Nel 2018 riprende a fotografarsi, con lo smartphone e poi con una mirrorless. Lo fa soprattutto durante l’orgasmo. Cresciuta in un contesto piuttosto ostile al piacere, guardarsi godere rappresenta un modo per vincere il senso di colpa. Pubblica su Facebook le immagini del suo volto durante l’orgasmo, per condividere un evento comunemente relegato alla sfera privata con un pubblico il più ampio possibile, allo scopo di affermarne la bellezza, la profondità e la potenza. Da quel momento realizza e pubblica altri autoritratti, che ruotano spesso attorno a temi dicotomici: i condizionamenti interiorizzati e la conquista della libertà, l’apatia e il desiderio, l’attaccamento e l’autonomia emotivi, la fragilità e la potenza, l’inerzia e il cambiamento.

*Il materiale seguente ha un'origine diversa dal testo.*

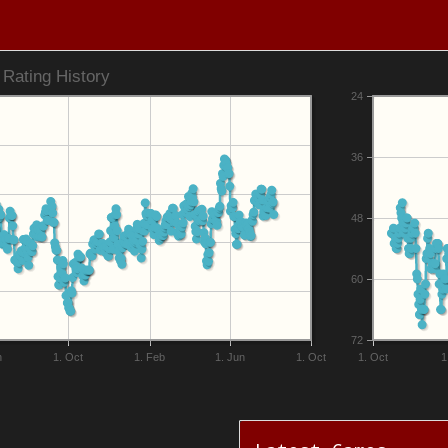
Rating History
24
36
48
60
72
n
1. Oct
1. Feb
1. Jun
1. Oct
1. Oct
1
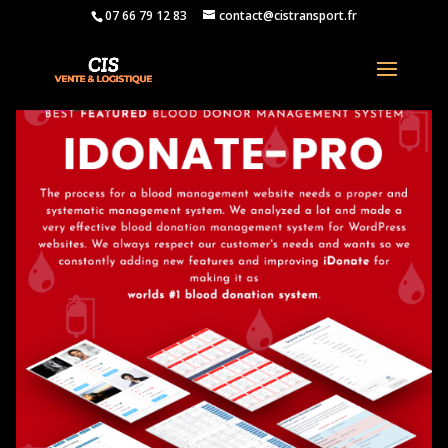
07 66 79 12 83
contact@cistransport.fr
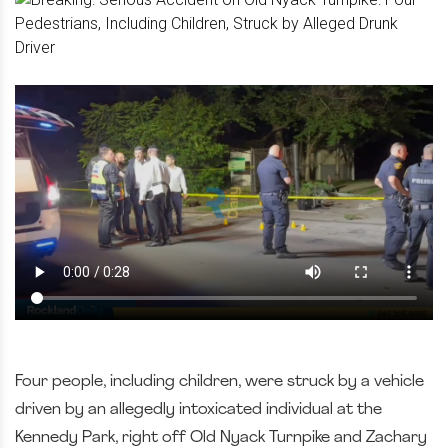
Four people, including children, were struck by a vehicle
driven by an allegedly intoxicated individual at the
Kennedy Park, right off Old Nyack Turnpike and Zachary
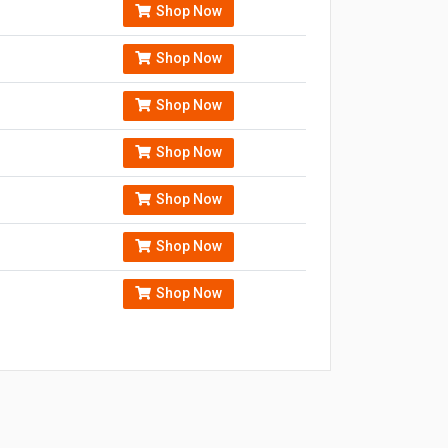
Shop Now
Shop Now
Shop Now
Shop Now
Shop Now
Shop Now
Shop Now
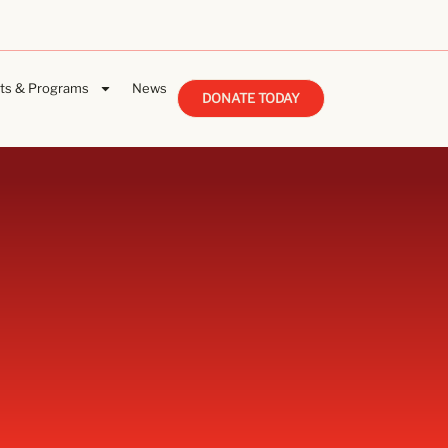
ts & Programs
News
DONATE TODAY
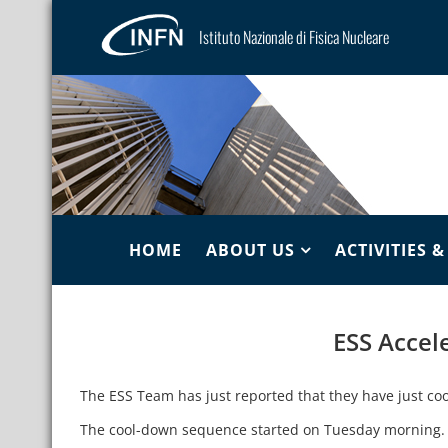
Istituto Nazionale di Fisica Nucleare
HOME
ABOUT US
ACTIVITIES 
ESS Accel
The ESS Team has just reported that they have just coo
The cool-down sequence started on Tuesday morning.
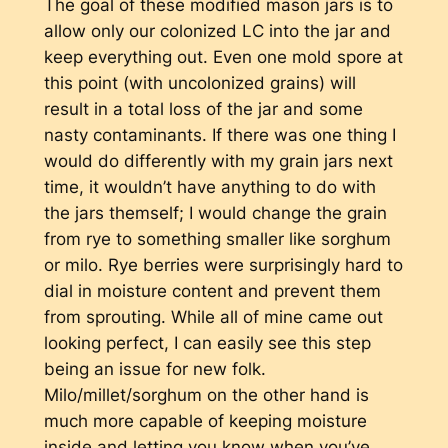
The goal of these modified mason jars is to
allow only our colonized LC into the jar and
keep everything out. Even one mold spore at
this point (with uncolonized grains) will
result in a total loss of the jar and some
nasty contaminants. If there was one thing I
would do differently with my grain jars next
time, it wouldn’t have anything to do with
the jars themself; I would change the grain
from rye to something smaller like sorghum
or milo. Rye berries were surprisingly hard to
dial in moisture content and prevent them
from sprouting. While all of mine came out
looking perfect, I can easily see this step
being an issue for new folk.
Milo/millet/sorghum on the other hand is
much more capable of keeping moisture
inside and letting you know when you’ve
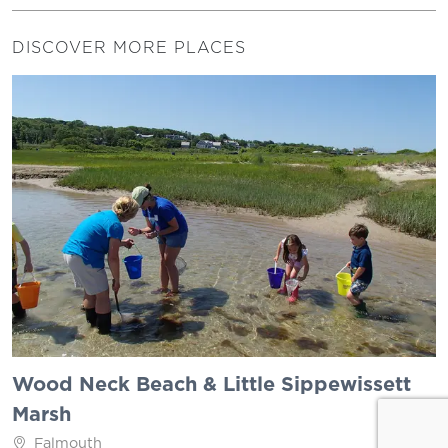
DISCOVER MORE PLACES
Wood Neck Beach & Little Sippewissett
Marsh
Falmouth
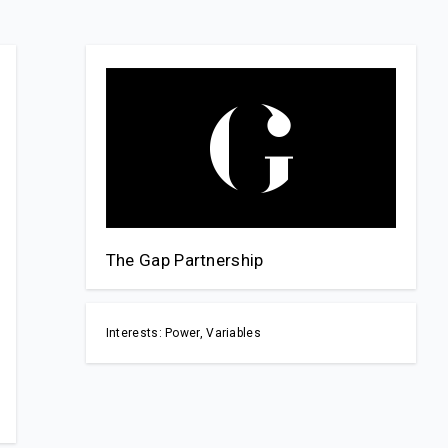
The Gap Partnership
Interests: Power, Variables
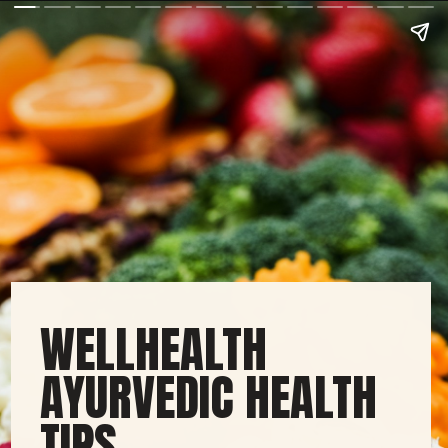
WELLHEALTH
AYURVEDIC HEALTH
TIPS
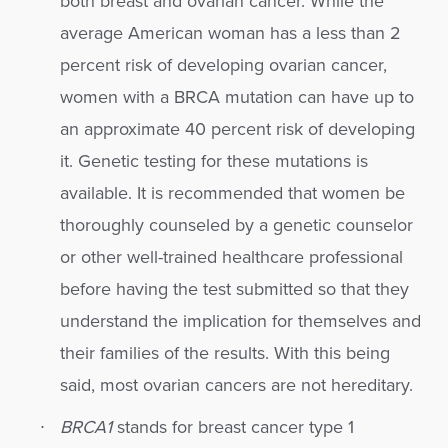
both breast and ovarian cancer. While the
average American woman has a less than 2
percent risk of developing ovarian cancer,
women with a BRCA mutation can have up to
an approximate 40 percent risk of developing
it. Genetic testing for these mutations is
available. It is recommended that women be
thoroughly counseled by a genetic counselor
or other well-trained healthcare professional
before having the test submitted so that they
understand the implication for themselves and
their families of the results. With this being
said, most ovarian cancers are not hereditary.
BRCA1
stands for breast cancer type 1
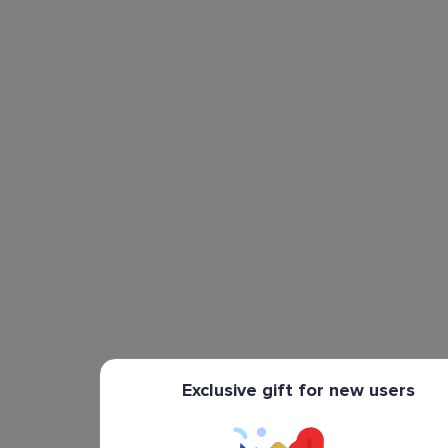
Exclusive gift for new users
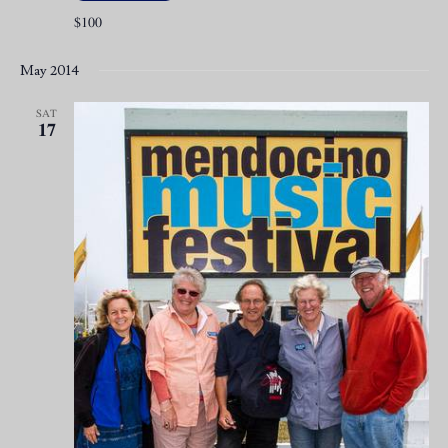
$100
May 2014
SAT
17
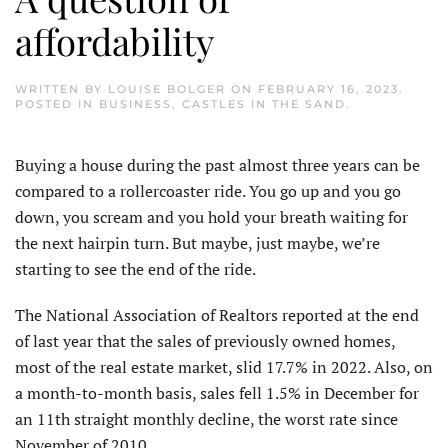
affordability
WRITTEN BY
LOUISE BOLGER
ON
FEBRUARY 16, 2023
.
POSTED IN
BUSINESS
,
CASTLES IN THE SAND
.
Buying a house during the past almost three years can be
compared to a rollercoaster ride. You go up and you go
down, you scream and you hold your breath waiting for
the next hairpin turn. But maybe, just maybe, we’re
starting to see the end of the ride.
The National Association of Realtors reported at the end
of last year that the sales of previously owned homes,
most of the real estate market, slid 17.7% in 2022. Also, on
a month-to-month basis, sales fell 1.5% in December for
an 11th straight monthly decline, the worst rate since
November of 2010.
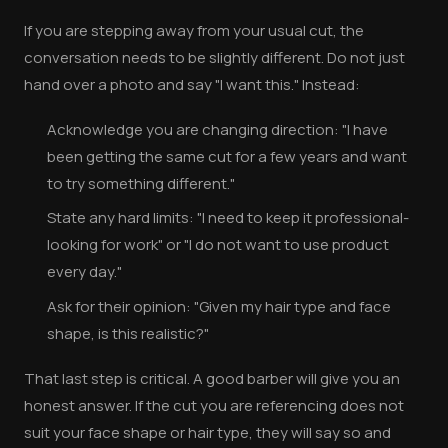
If you are stepping away from your usual cut, the
conversation needs to be slightly different. Do not just
hand over a photo and say "I want this." Instead:
Acknowledge you are changing direction: "I have
been getting the same cut for a few years and want
to try something different."
State any hard limits: "I need to keep it professional-
looking for work" or "I do not want to use product
every day."
Ask for their opinion: "Given my hair type and face
shape, is this realistic?"
That last step is critical. A good barber will give you an
honest answer. If the cut you are referencing does not
suit your face shape or hair type, they will say so and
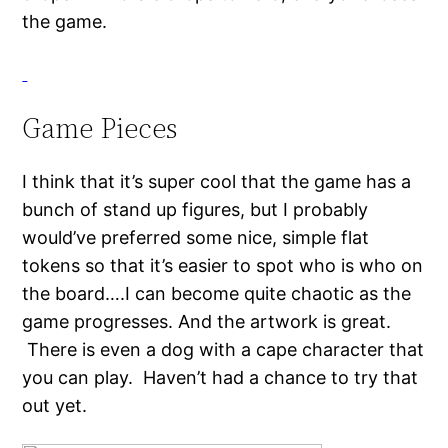
the game.
Game Pieces
I think that it’s super cool that the game has a
bunch of stand up figures, but I probably
would’ve preferred some nice, simple flat
tokens so that it’s easier to spot who is who on
the board….I can become quite chaotic as the
game progresses. And the artwork is great.
There is even a dog with a cape character that
you can play. Haven’t had a chance to try that
out yet.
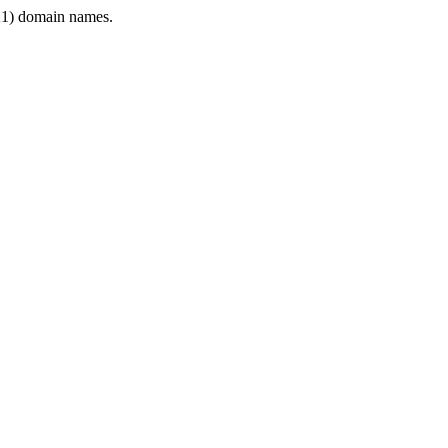
1) domain names.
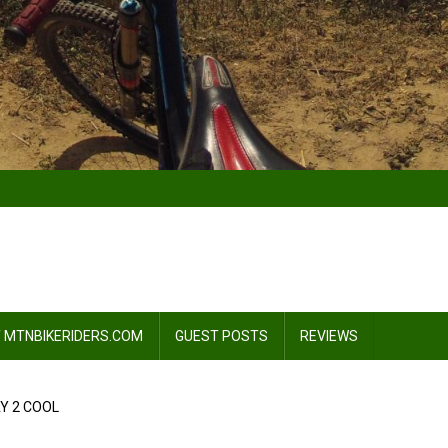
 MTNBIKERIDERS.COM
GUEST POSTS
REVIEWS
Y 2 COOL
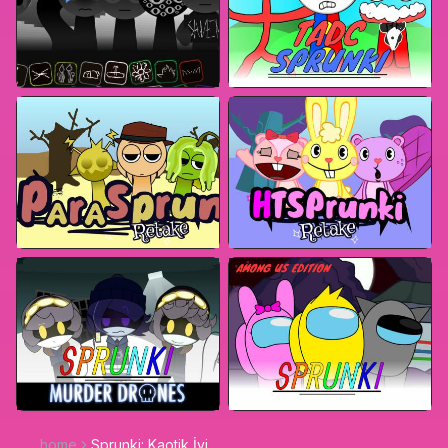
home
Sprunki: Kaotik İyi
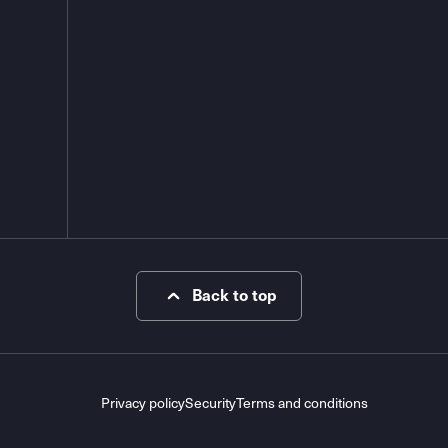
Back to top
Privacy policy
Security
Terms and conditions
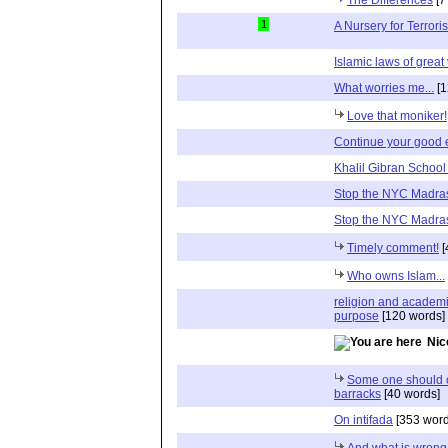
1
A Nursery for Terroris
Islamic laws of great
What worries me...
[1
Love that moniker!
Continue your good e
Khalil Gibran Schoo
Stop the NYC Madra
Stop the NYC Madra
Timely comment!
[
Who owns Islam...
religion and academ
purpose
[120 words]
Nic
Some one should co
barracks
[40 words]
On intifada
[353 word
And what is wrong w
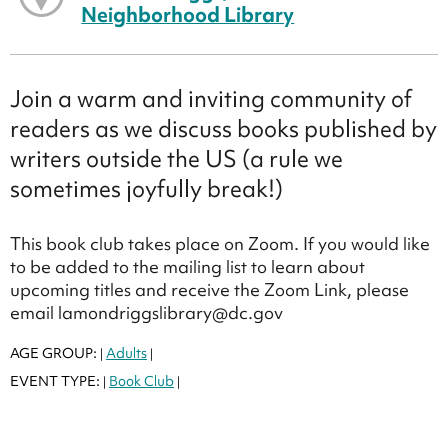
Neighborhood Library
Join a warm and inviting community of
readers as we discuss books published by
writers outside the US (a rule we
sometimes joyfully break!)
This book club takes place on Zoom. If you would like
to be added to the mailing list to learn about
upcoming titles and receive the Zoom Link, please
email lamondriggslibrary@dc.gov
AGE GROUP:
Adults
|
|
EVENT TYPE:
Book Club
|
|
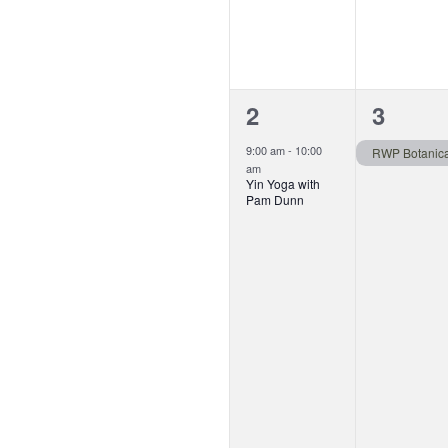
1
1
2
3
event,
event,
9:00 am
-
10:00
am
Yin Yoga with
Pam Dunn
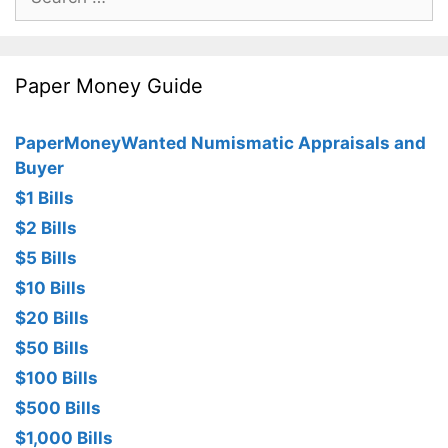
for:
Paper Money Guide
PaperMoneyWanted Numismatic Appraisals and
Buyer
$1 Bills
$2 Bills
$5 Bills
$10 Bills
$20 Bills
$50 Bills
$100 Bills
$500 Bills
$1,000 Bills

Nel 2019 inizia un percorso che la porta a indagare i rapporti fra la propria identità e l’ambiente che la circonda. Fino al 2022, per volere dell’autrice niente di quanto prodotto da allora è stato reso pubblico. Invitata dal curatore e visual artist Francesco Arena, partecipa con alcune immagini tratte dal progetto “Inner Suburb|SuburbanInterior” (2020) alla terza edizione di “Other Identity – Altre forme di identità culturali e pubbliche” (19 Marzo-16 Aprile 2022, Genova, Guidi&Schoen-Arte Contemporanea e PRIMO PIANO di Palazzo Grillo).